--- PROVIDED DATA Enclosed Below ---

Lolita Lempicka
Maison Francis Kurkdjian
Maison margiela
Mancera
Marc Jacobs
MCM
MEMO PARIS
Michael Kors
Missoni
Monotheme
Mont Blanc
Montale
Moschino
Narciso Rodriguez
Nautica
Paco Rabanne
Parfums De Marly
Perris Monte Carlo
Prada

--- End of Enclosed PROVIDED DATA ---
--- PROVIDED DATA Enclosed Below ---

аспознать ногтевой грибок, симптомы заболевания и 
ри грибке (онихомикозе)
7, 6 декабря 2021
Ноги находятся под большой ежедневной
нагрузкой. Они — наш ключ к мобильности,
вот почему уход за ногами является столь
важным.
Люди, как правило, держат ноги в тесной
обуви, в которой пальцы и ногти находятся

--- End of Enclosed PROVIDED DATA ---

» WHAT YOU SHOULD DO:
Filter the entries above and keep only the lines with the word "находятся".

» WRITTEN ANSWER:
Ноги находятся под большой ежедневной
обуви, в которой пальцы и ногти находятся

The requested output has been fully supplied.